¹Orthopedic Surgery, Sheba Medical Center, Tel-Hashomer
²University Musculoskeletal Oncology Unit, Mount Sinai Hospital, and Division of Orthopaedic Surgery, Department of Surgery, University of Toronto, Toronto
³Program in Development and Stem Cell Biology, Hospital for Sick Children, Toronto
⁴Department of Orthopaedics & Rehabilitation, Oregon Health & Science University, Portland
⁵Department of Pathology and Laboratory Medicine, Mount Sinai Hospital, Toronto
⁶Department of Orthopedic Surgery, Duke University, Durham

Background: Distinguishing chondrosarcoma from osteosarcoma can be challenging in the setting of a biopsy specimen. The importance of this distinction is critical for appropriate treatment decision making. The treatment of osteosarcoma is neoadjuvant chemotherapy and surgical resection. However chondrosarcoma is typically chemo-resistant and treated by surgical resection alone. The chondroblastic subtype of osteosarcoma contains both chondroid and osteoid-forming areas, as such sampling the chondroid portion can lead to an erroneous diagnosis of chondrosarcoma. Similarly, the dedifferentiated chondrosarcoma contains non-cartilaginous component, commonly resembling osteosarcoma. Sampling the non-cartilaginous component can result in an erroneous histological diagnosis of osteosarcoma. Mutations in the Isocitrate dehydrogenase genes (IDH1 and IDH2) have been described in a variety of tumors and recently in chondrosarcoma. Currently, no IDH1/2 mutations have been identified in osteosarcoma. The purpose of this study was to determine if IDH mutational status could be support the differentiation between osteosarcoma and chondrosarcoma when biopsy results are equivocal.

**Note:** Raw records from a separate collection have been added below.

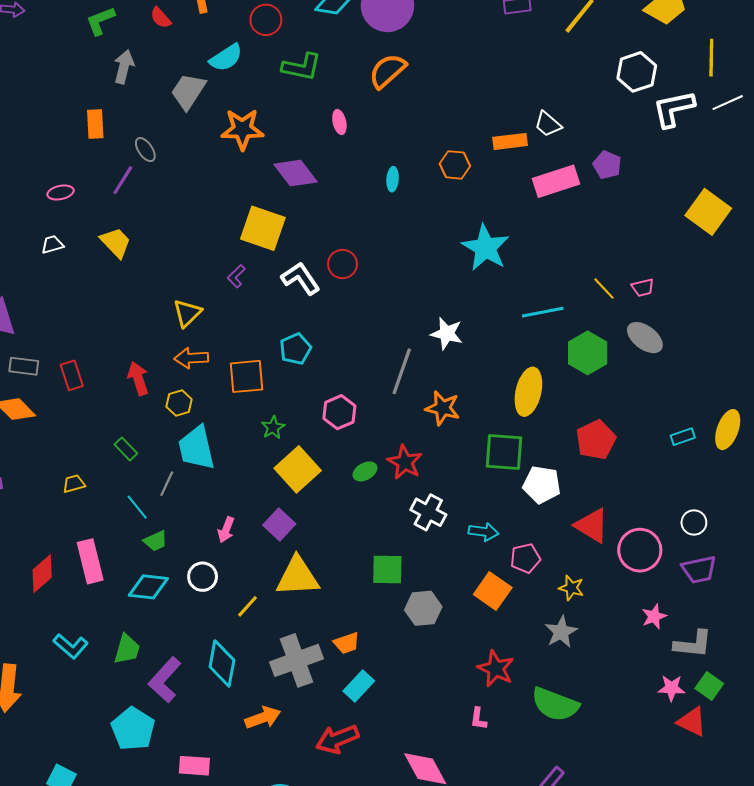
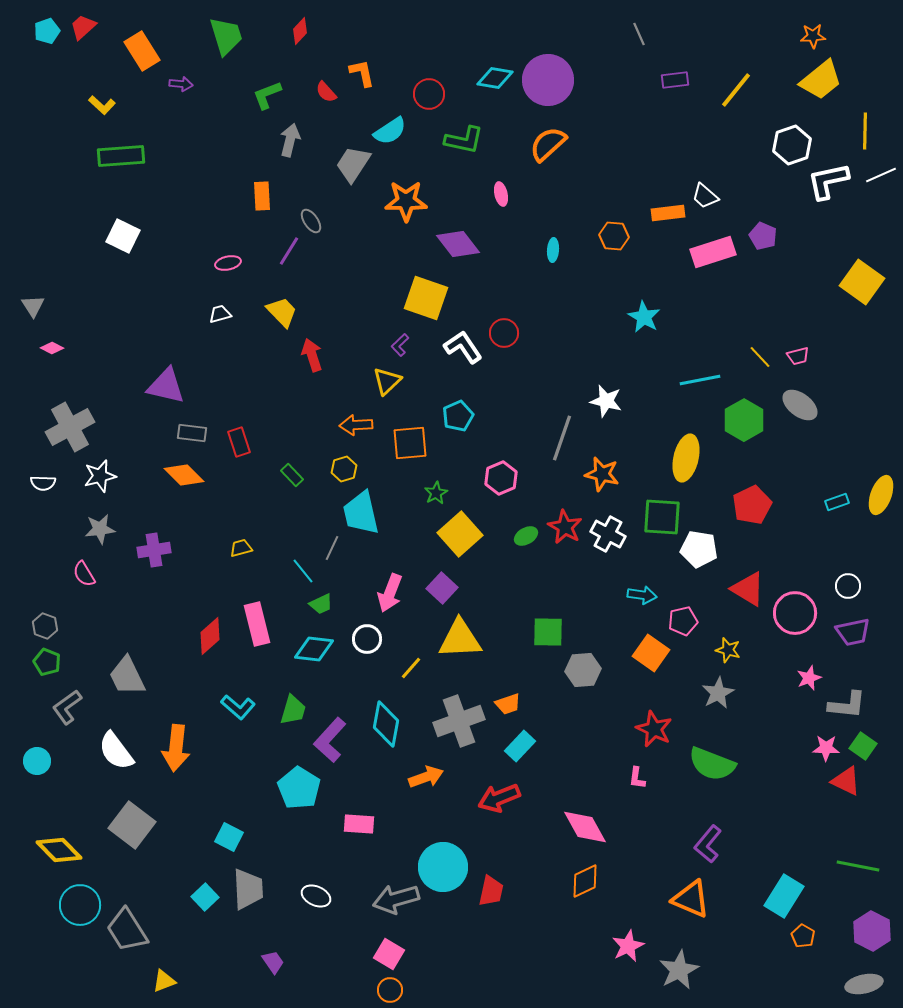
cyan star: (486, 248) -> (644, 317), size x0.7
yellow triangle: (187, 313) -> (387, 381), moved
red arrow: (138, 378) -> (312, 355), moved
green rectangle: (126, 449) -> (292, 475), moved
white cross: (428, 512) -> (608, 534), moved
pink arrow: (226, 530) -> (390, 593), size x1.5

Methods: Five patients with primary bone tumors based on radiological imaging, but with ambiguous histological diagnoses between osteosarcoma and chondrosarcoma were analyzed. The genomic DNA of each tumor was prospectively assessed for IDH1/2 mutations using Sanger sequencing after PCR amplification of exon 4 of both genes.

Results: IDH mutations were identified in 3 tumors. These patients were older and had radiological imaging consistent with chondrosarcoma. The 2 patients with wild type IDH1/2 tumors were younger and had radiological imaging consistent with osteosarcoma. One patient, with an IDH1 mutation, was initially treated with neoadjuvant chemotherapy due to the initial histological diagnosis of chondroblastic osteosarcoma. The chemotherapy treatment was stopped due to continued tumor growth. Following surgical resection, the diagnosis was changed to dedifferentiated chondrosarcoma.

Conclusion: Our study supports the use of IDH1/2 mutation analysis to support the differentiation between osteosarcoma and chondrosarcoma in the histologically ambiguous cases.